Tuesday, August 30, 2011

Diabetes and DPN

Okay, at some point I'll stop blogging about these medical webinars . . . but not tonight! I actually found the latest one that I attended fairly fascinating. Seriously.

At the church where Jonathan used to be pastor, we joked among ourselves that there must be "something in the water": Out of a congregation of about 60 people, there were two who were missing limbs. One was a man who'd lost his arm in a farming accident (and he was an amazing woodworker, especially considering his injury!) and a "senior saint" who'd lost her leg due to complications of Diabetes. About a month after we left, we heard that she had realized one of her worst fears: She'd lost her other leg.

I have to admit that I had no idea exactly why the amputation of limbs has anything to do with Diabetes, which is pretty pathetic, considering the fact that it runs in my family, and my dad has had it for a few years, now.

In a nutshell, the following is what I learned about diabetic peripheral neuropathy, or DPN (they also called it "Silence of the Limbs"--bahaha!).
  • Peripheral nuropathy--relating to the limbs--is the most common complication of Diabetes, occurring in 50-90% of patients (depending o the criteria used for diagnosis)
  • Up to 70% of diabetics will lose sensation in their feet.
  • Approximately 25% develop foot ulcers, which often become infected, requiring hospitalization, with a 20% chance of amputation.
  • Of those who have major amputations, almost half will have the other limb amputated within 3 years, and a startling 50% of them will die within 5 years of having their first limb amputated.
Okay, suddenly the idea of tingling, numbness, or burning foot pain seemed pretty serious.

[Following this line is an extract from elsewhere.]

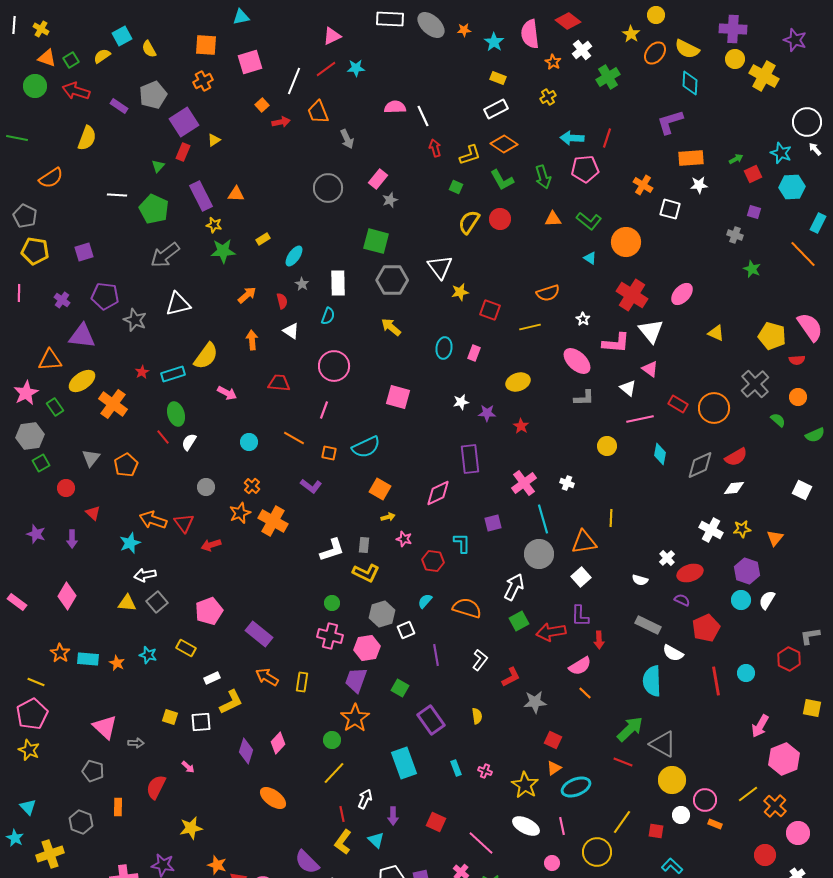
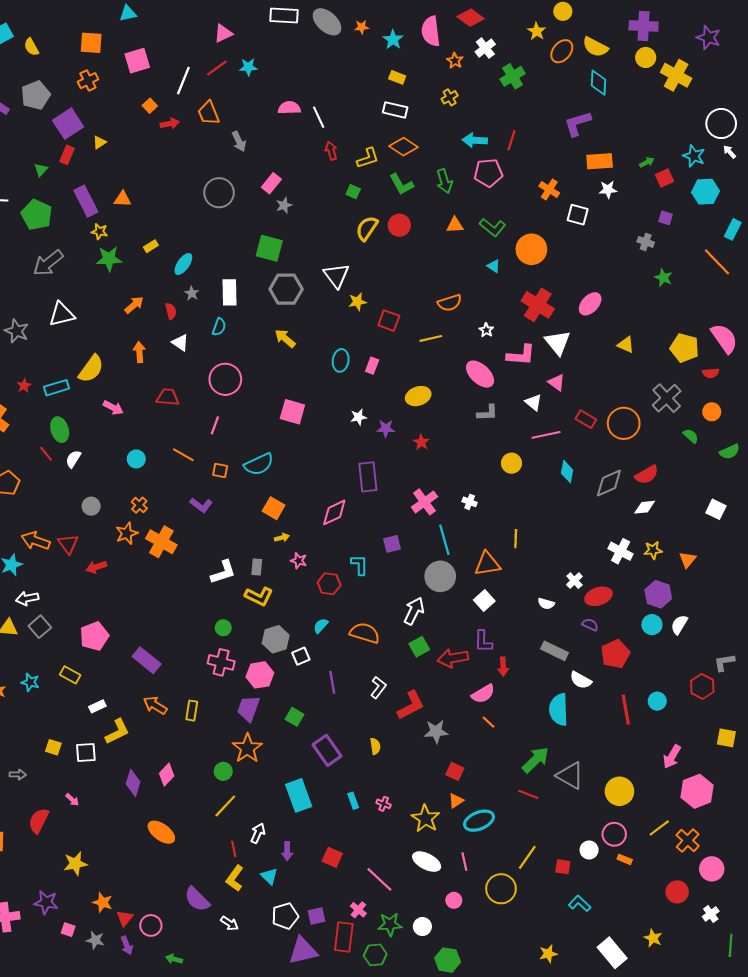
white rectangle: (496, 109) -> (395, 110), turned 40
red L-shape: (511, 677) -> (411, 705), size x1.4
yellow circle: (672, 780) -> (619, 791), moved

I had no clue! Basically, the sensory loss and atrophy of nerve fibers is the problem, and it leads to infections simply because the patient can't feel pain from cuts or burns or whatever.

(As a side note, one huge way to decrease amputation rates is for Diabetes patients to undergo regular foot examinations at home as well as during doctor visits. I learned that the latter often takes insistence on the part of patients, which is so, so sad! In the mean time, the primary treatment option for Diabetes slows the disease's progression, the secondary option is simply pain management. Often toleration of side effects or maxing out the efficacy of pain meds leads to issues as attempts are made to mask pain, while the disease continues progressing.)

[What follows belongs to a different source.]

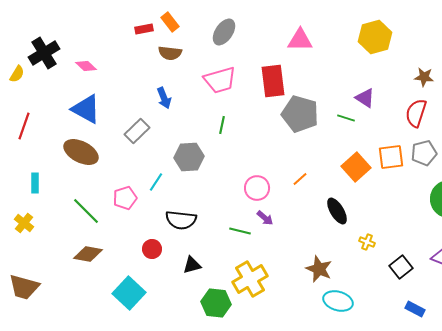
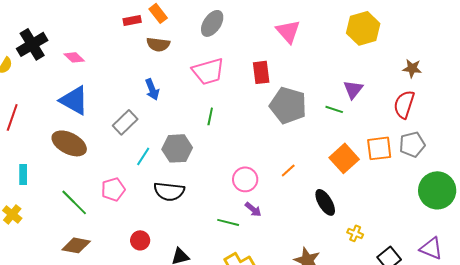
pink triangle: (300, 40) -> (288, 31), turned 48
red rectangle: (273, 81) -> (261, 72), size x0.7
purple triangle: (365, 98) -> (353, 89), turned 35
cyan line: (156, 182) -> (143, 156), moved
black semicircle: (181, 220) -> (169, 191), moved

The good news is that peripheral nerve fibers have the ability to repair and regenerate with adequate blood flow. The bad news is that blood flow is often lessened in patients who have DPN. But there's more good news (or so it seems): Nutritional support in the form of a newly available medical food can aid in Nitric Oxide Synthesis, improving blood flow. Treatment over 6 months has seen to result in 97% increase in nerve fiber density, potentially decreasing amputation rates by 50%! (This "medical food" is considered "gras," or "generally recommended as safe," with risk factors similar to taking a placebo--i.e., not very high at all!)

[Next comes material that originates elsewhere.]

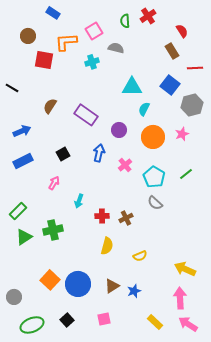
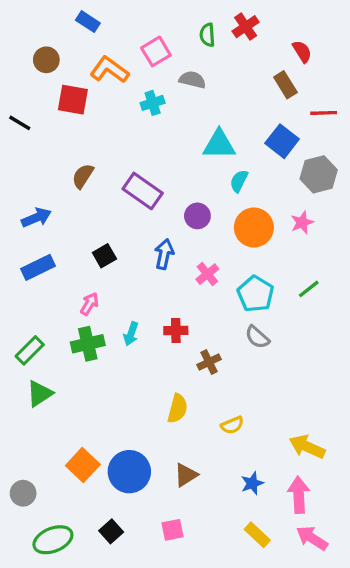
orange L-shape: (66, 42) -> (109, 70), turned 40
black line: (12, 88) -> (20, 123), moved
red cross: (102, 216) -> (176, 330), moved
green cross: (53, 230) -> (88, 344), moved
blue star: (134, 291) -> (252, 483), moved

Until there's a medical discipline that takes ownership for DPN, patients will need to be proactive in examining their feet, asking about various treatments, and insisting that their doctors examine their feet at regular visits.

2 comments:

Susan said...

Hi Tammy. I work with Metanx. Great post! Thanks for sharing this important information with your readers.

Grammy Bon said...

Hi Tammy. I read this to Dad & he thinks this was a great article, enough so that he had me print it off! :) & I emailed the company & they cld me today & are sending me out a packet of info! Enough said about Dad liking it, eh?
Being that he does 'suffer' with the Heuropithy & the constant pain in the feet, it is well worth researching! Thans for your research!